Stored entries
----

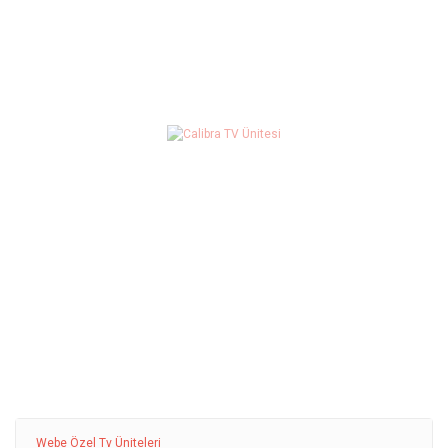
Webe Özel Tv Üniteleri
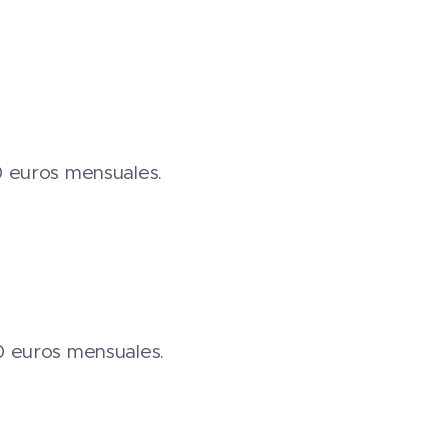
00 euros mensuales.
00 euros mensuales.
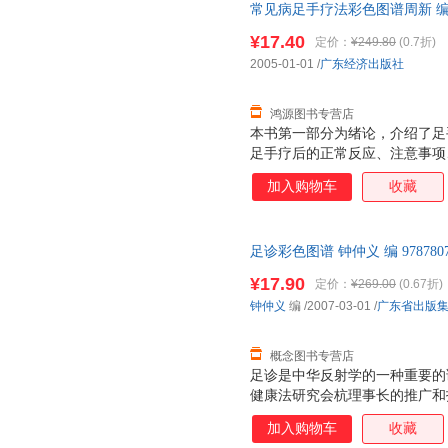
常见病足手疗法彩色图谱周新 编著广
书，保证质量，此书为单本而非
¥17.40
定价：
¥249.80
(0.7折)
2005-01-01
/
广东经济出版社
鸿源图书专营店
本书第一部分为绪论，介绍了足
足手疗后的正常反应、注意事项
二部分为各论，介绍了运动系统
加入购物车
收藏
区图谱及常见病足手疗法治疗图
足诊彩色图谱 钟仲义 编 97878
【速开发票，优质售后，支持7
¥17.90
定价：
¥269.00
(0.67折)
钟仲义
编
/2007-03-01
/
广东省出版
概念图书专营店
足诊是中华反射学的一种重要的
健康法研究会杭理事长的推广和
健康人群的喜爱，并且足诊又以
加入购物车
收藏
方法。特别是通过近年来的临床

----

In case the records contain pictures, keep those out and repeat the rest exactly.

_Exercise response_.
Webe Özel Tv Üniteleri
00 euros mensuales.
00 euros mensuales.
常见病足手疗法彩色图谱周新 编著广
书，保证质量，此书为单本而非
¥17.40
定价：
¥249.80
(0.7折)
2005-01-01
/
广东经济出版社
鸿源图书专营店
本书第一部分为绪论，介绍了足
足手疗后的正常反应、注意事项
二部分为各论，介绍了运动系统
加入购物车
收藏
区图谱及常见病足手疗法治疗图
足诊彩色图谱 钟仲义 编 97878
【速开发票，优质售后，支持7
¥17.90
定价：
¥269.00
(0.67折)
钟仲义
编
/2007-03-01
/
广东省出版
概念图书专营店
足诊是中华反射学的一种重要的
健康法研究会杭理事长的推广和
健康人群的喜爱，并且足诊又以
加入购物车
收藏
方法。特别是通过近年来的临床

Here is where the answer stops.